#### Exercise requirements:
In the listing below, locate the line with "reflections aiding in" and the line with "smarter follow-up. We", then output both and everything between them exactly, minus any pictures.

#### Data listing:

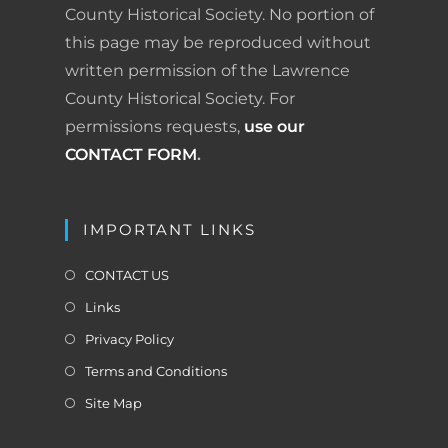
County Historical Society. No portion of
this page may be reproduced without
written permission of the Lawrence
County Historical Society. For
permissions requests,
use our
CONTACT FORM
.
IMPORTANT LINKS
CONTACT US
Links
Privacy Policy
Terms and Conditions
Site Map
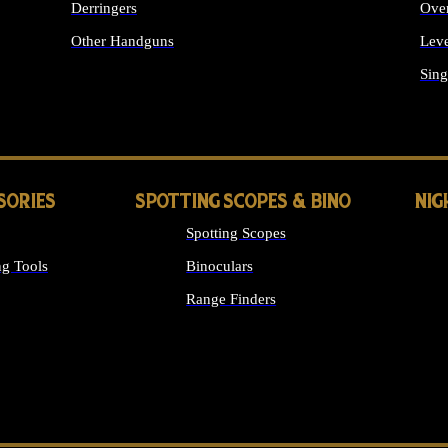
Derringers
Ove
Other Handguns
Leve
ALL HANDGUNS
Sing
SORIES
SPOTTING SCOPES & BINO
NIG
Spotting Scopes
g Tools
Binoculars
Range Finders
 SIGHTS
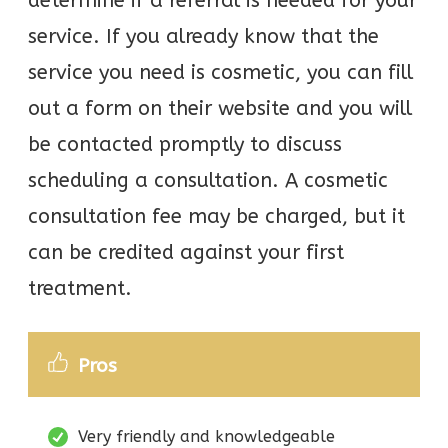
determine if a referral is needed for your
service. If you already know that the
service you need is cosmetic, you can fill
out a form on their website and you will
be contacted promptly to discuss
scheduling a consultation. A cosmetic
consultation fee may be charged, but it
can be credited against your first
treatment.
Pros
Very friendly and knowledgeable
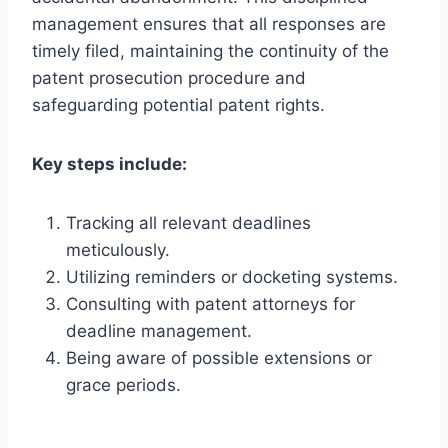
management ensures that all responses are
timely filed, maintaining the continuity of the
patent prosecution procedure and
safeguarding potential patent rights.
Key steps include:
Tracking all relevant deadlines
meticulously.
Utilizing reminders or docketing systems.
Consulting with patent attorneys for
deadline management.
Being aware of possible extensions or
grace periods.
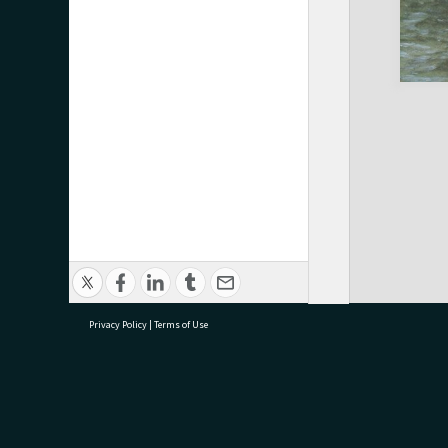
Privacy Policy
|
Terms of Use
research@tauranga.govt.nz
07 5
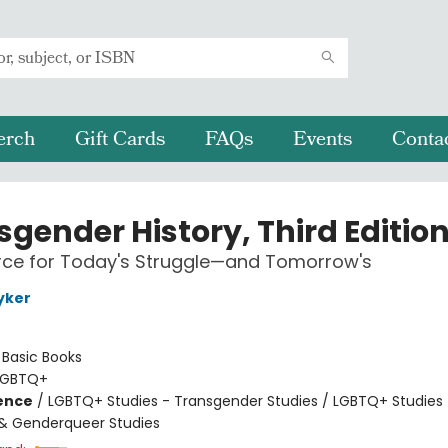
erch
Gift Cards
FAQs
Events
Conta
sgender History, Third Editio
rce for Today's Struggle—and Tomorrow's
yker
:
Basic Books
LGBTQ+
ience
/
LGBTQ+ Studies - Transgender Studies / LGBTQ+ Studies 
& Genderqueer Studies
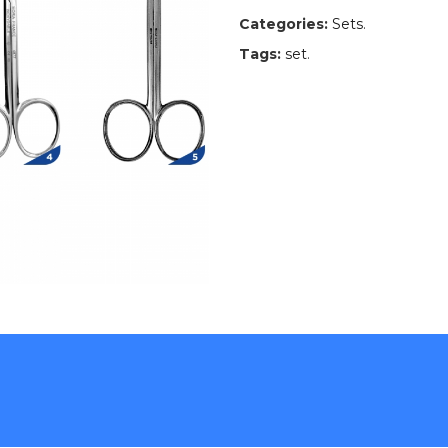
Categories:
Sets
.
Tags:
set
.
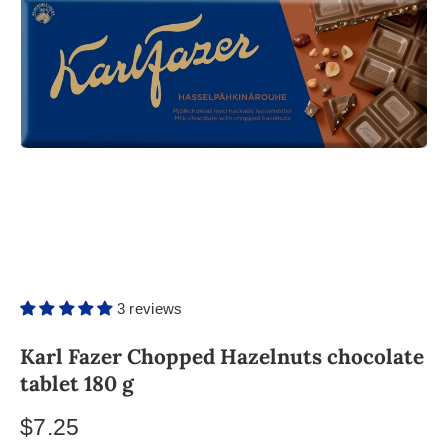
3 reviews
Karl Fazer Chopped Hazelnuts chocolate
tablet 180 g
$7.25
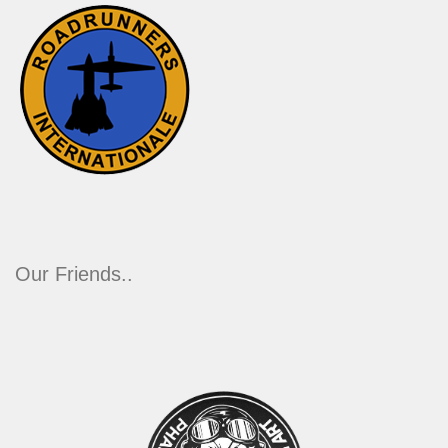
Our Friends..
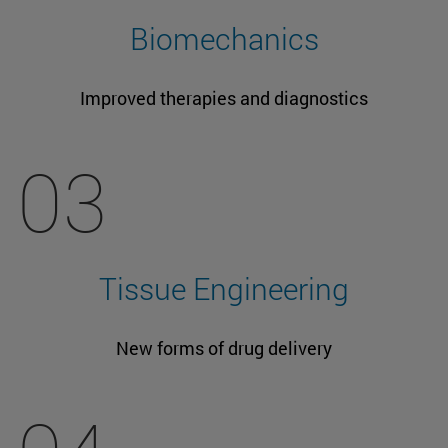
Biomechanics
Improved therapies and diagnostics
03
Tissue Engineering
New forms of drug delivery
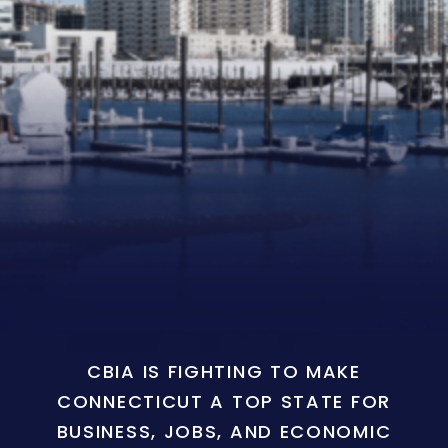
CBIA IS FIGHTING TO MAKE
CONNECTICUT A TOP STATE FOR
BUSINESS, JOBS, AND ECONOMIC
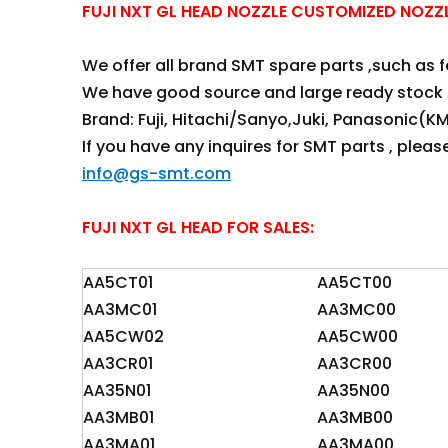
FUJI NXT GL HEAD NOZZLE CUSTOMIZED NOZ
We offer all brand SMT spare parts ,such as fee
We have good source and large ready stock 
Brand: Fuji, Hitachi/Sanyo,Juki, Panasonic(KM
If you have any inquires for SMT parts , plea
info@gs-smt.com
FUJI NXT GL HEAD FOR SALES:
AA5CT01
AA5CT00
AA3MC01
AA3MC00
AA5CW02
AA5CW00
AA3CR01
AA3CR00
AA35N01
AA35N00
AA3MB01
AA3MB00
AA3MA01
AA3MA00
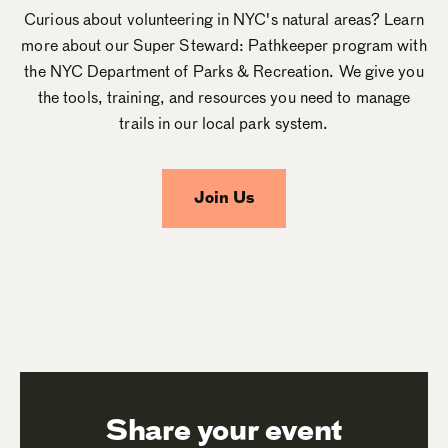
Curious about volunteering in NYC's natural areas? Learn
more about our Super Steward: Pathkeeper program with
the NYC Department of Parks & Recreation. We give you
the tools, training, and resources you need to manage
trails in our local park system.
Join Us
Share your event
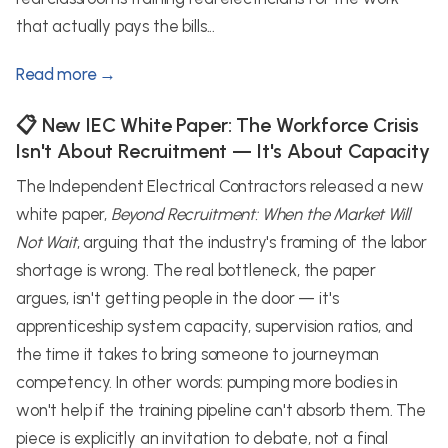
that actually pays the bills...
Read more →
📋 New IEC White Paper: The Workforce Crisis
Isn't About Recruitment — It's About Capacity
The Independent Electrical Contractors released a new
white paper,
Beyond Recruitment: When the Market Will
Not Wait
, arguing that the industry's framing of the labor
shortage is wrong. The real bottleneck, the paper
argues, isn't getting people in the door — it's
apprenticeship system capacity, supervision ratios, and
the time it takes to bring someone to journeyman
competency. In other words: pumping more bodies in
won't help if the training pipeline can't absorb them. The
piece is explicitly an invitation to debate, not a final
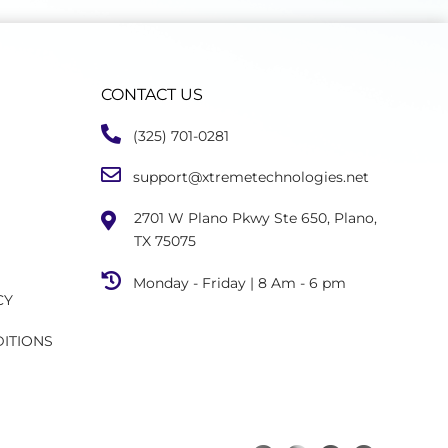
CONTACT US
(325) 701-0281
support@xtremetechnologies.net
2701 W Plano Pkwy Ste 650, Plano,
TX 75075
Monday - Friday | 8 Am - 6 pm
CY
DITIONS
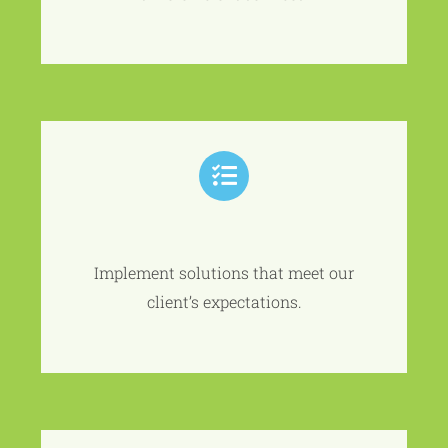
Implement solutions that meet our
client’s expectations.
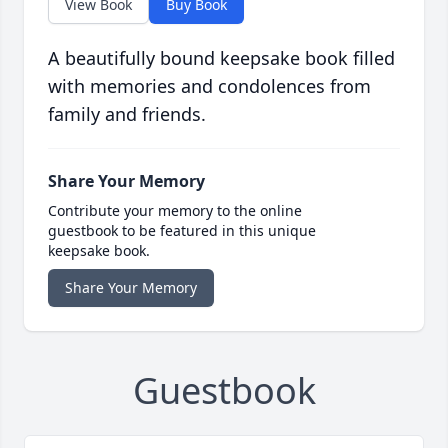
View Book
Buy Book
A beautifully bound keepsake book filled
with memories and condolences from
family and friends.
Share Your Memory
Contribute your memory to the online
guestbook to be featured in this unique
keepsake book.
Share Your Memory
Guestbook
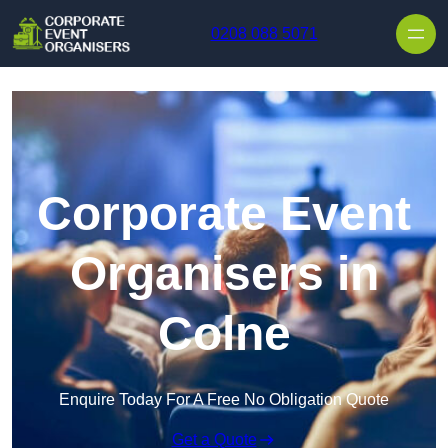
Skip to content
0208 088 5071
Corporate Event
Organisers in
Colne
Enquire Today For A Free No Obligation Quote
Get a Quote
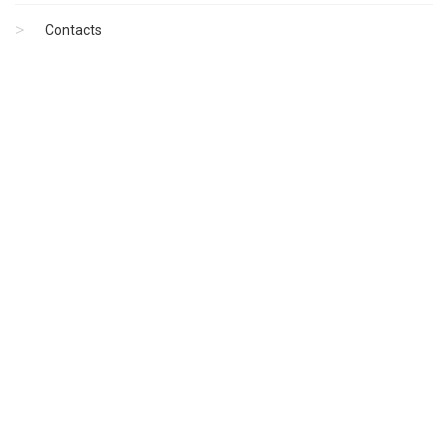
Contacts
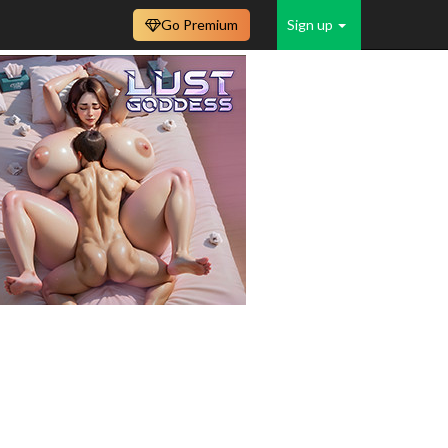
Go Premium
Sign up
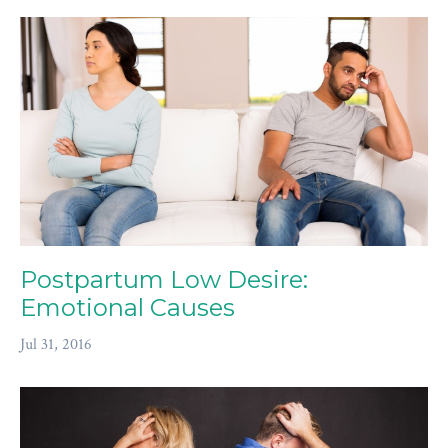
Postpartum Low Desire:
Emotional Causes
Jul 31, 2016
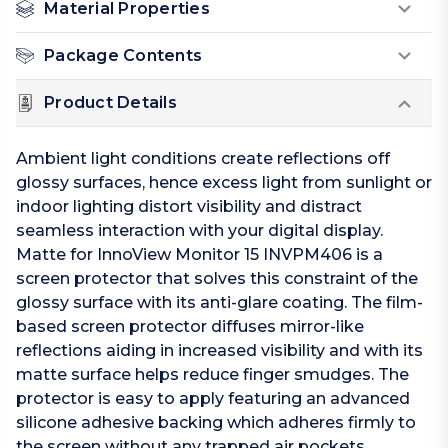
Material Properties
Package Contents
Product Details
Ambient light conditions create reflections off
glossy surfaces, hence excess light from sunlight or
indoor lighting distort visibility and distract
seamless interaction with your digital display.
Matte for InnoView Monitor 15 INVPM406 is a
screen protector that solves this constraint of the
glossy surface with its anti-glare coating. The film-
based screen protector diffuses mirror-like
reflections aiding in increased visibility and with its
matte surface helps reduce finger smudges. The
protector is easy to apply featuring an advanced
silicone adhesive backing which adheres firmly to
the screen without any trapped air pockets.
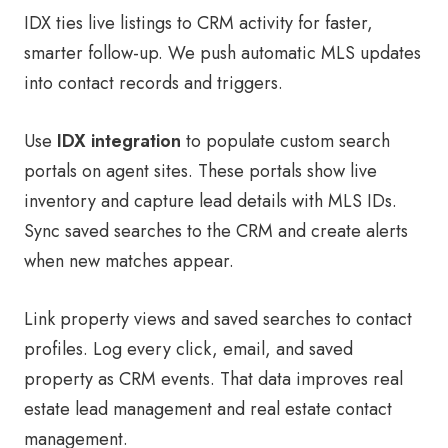
IDX ties live listings to CRM activity for faster,
smarter follow-up. We push automatic MLS updates
into contact records and triggers.
Use
IDX integration
to populate custom search
portals on agent sites. These portals show live
inventory and capture lead details with MLS IDs.
Sync saved searches to the CRM and create alerts
when new matches appear.
Link property views and saved searches to contact
profiles. Log every click, email, and saved
property as CRM events. That data improves real
estate lead management and real estate contact
management.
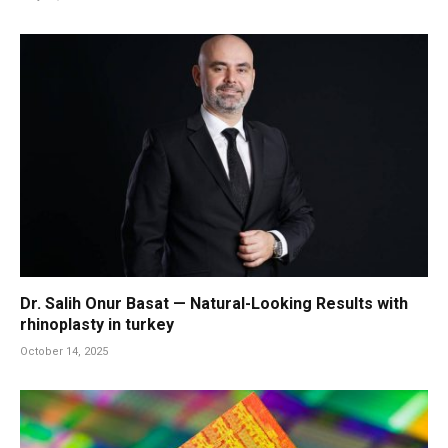
Dr. Salih Onur Basat — Natural-Looking Results with
rhinoplasty in turkey
October 14, 2025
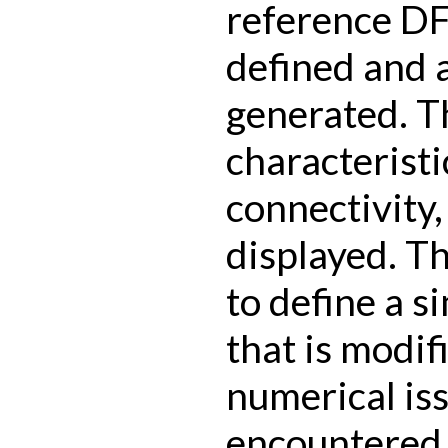
reference D
defined and a
generated. T
characteristi
connectivity
displayed. Th
to define a s
that is modif
numerical is
encountered 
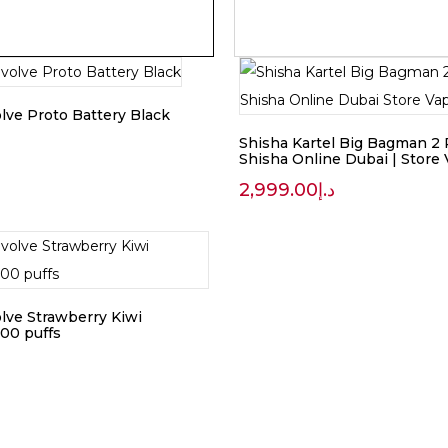
lve Proto Battery Black
Shisha Kartel Big Bagman 2 
Shisha Online Dubai | Store
2,999.00
د.إ
lve Strawberry Kiwi
00 puffs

#### Result of the exercise:
reflections aiding in increased visibility and with its
matte surface helps reduce finger smudges. The
protector is easy to apply featuring an advanced
silicone adhesive backing which adheres firmly to
the screen without any trapped air pockets.
IDX ties live listings to CRM activity for faster,
smarter follow-up. We push automatic MLS updates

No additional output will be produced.